Colt's by design locks up tighter than a S&W, but to achieve this it has to use 2 small parts. These parts do wear if shot extremely fast and the timing is lost. That gunsmith you refered to may not have been certified with Colts and knew to not try to work on one. It is a diferent design than a S&W and not all 'smiths work on them (or should not that is).
If you read this thread you will see several posters talking of the N-frame problems and they all point to one style of shooting. You want concrete evidence? Call S&W and ask them if there are any ill effects to shooting the N-frame in the fast double action shooting.
 
Since no one has pointed this out yet I will take the opportunity...

Colt revolvers have the cylinder bolt (which S&W calls the "cylinder stop") offset so that the notch in the cylinder is located in the web between chambers. Because of this the notches can be made deeper and better resist peening. Smith and Wesson revolver cylinders have the notch directly under the chamber, and as a result they aren't made so deep.

Another thing not touched on is the practice of some to use lighter main and rebound springs. This in effect makes it possible to pull the trigger faster, which revolves the cylinder faster, and if the gun isn’t timed for fast double-action the result may be excessive peening of the notches.

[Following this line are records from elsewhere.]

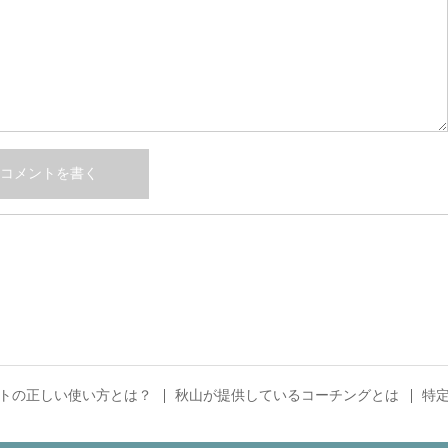
トの正しい使い方とは？
秋山が提供しているコーチングとは
特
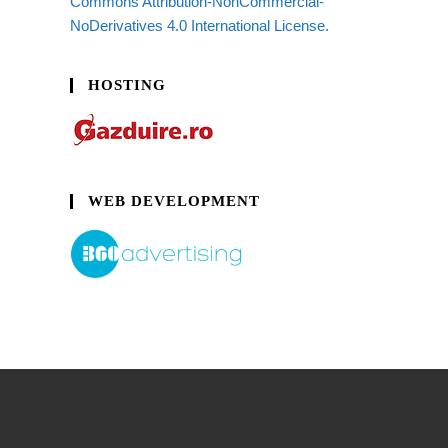
Commons Attribution-NonCommercial-
NoDerivatives 4.0 International License.
HOSTING
WEB DEVELOPMENT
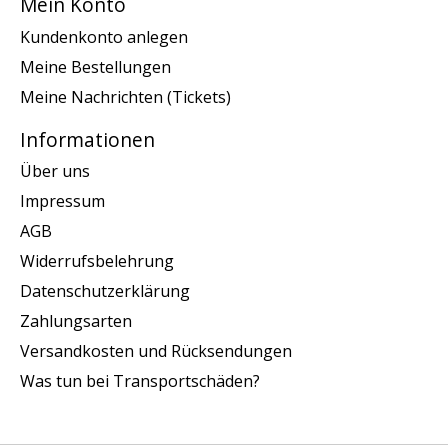
Mein Konto
Kundenkonto anlegen
Meine Bestellungen
Meine Nachrichten (Tickets)
Informationen
Über uns
Impressum
AGB
Widerrufsbelehrung
Datenschutzerklärung
Zahlungsarten
Versandkosten und Rücksendungen
Was tun bei Transportschäden?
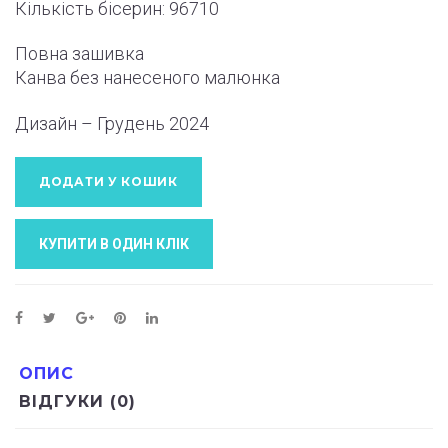
Кількість бісерин: 96710
Повна зашивка
Канва без нанесеного малюнка
Дизайн – Грудень 2024
ДОДАТИ У КОШИК
КУПИТИ В ОДИН КЛIК
ОПИС
ВІДГУКИ (0)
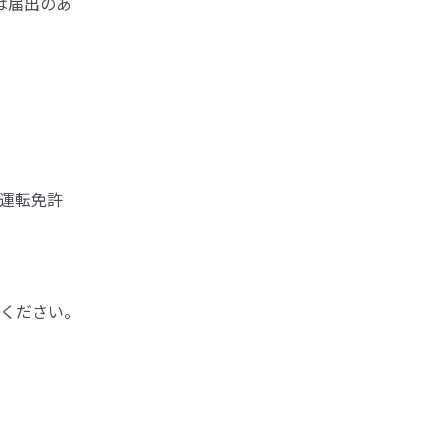
は届出のあ
運転免許
ください。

Any time you have the cylinder revolving at a faster-then-usual speed, and it is suddenly stopped by the interaction of a block (the cylinder stop ball) entering a notch in the cylinder, battering or peening is a probable result.
 
Very interesting note on the Colts, Fuff--thanks for sharing that. I'm surprised HSMITH hasn't come by this thread--he's got some direct experience with this phenom, IIRC.
 
HSMITH has posted some useful comments. Go back a few posts.

In reply to HSMITH:

Your experience, which is obviously considerable, is what I would expect. Any S&W revolver can be "adjusted" (retimed and some other things) for extensive double-action shooting to reduce the effect of peening over time, and frequent tune-ups help. However peening can't be eliminated under these circumstances.

Back during the latter years of the 19th century Smith & Wesson addressed this problem by milling a second and wider notch next to the cylinder stop cuts. They then press fitted and staked a hardened insert into this second slot. When the cylinder was finished the insert was so finely fitted that one couldn't see it, except with a magnifying glass - or at least that's the way it is with me. As a result I have seen (and owned) many well-used .32 and .38 top-break revolvers that still locked up like a bank vault.

Of course no one would do such a thing today.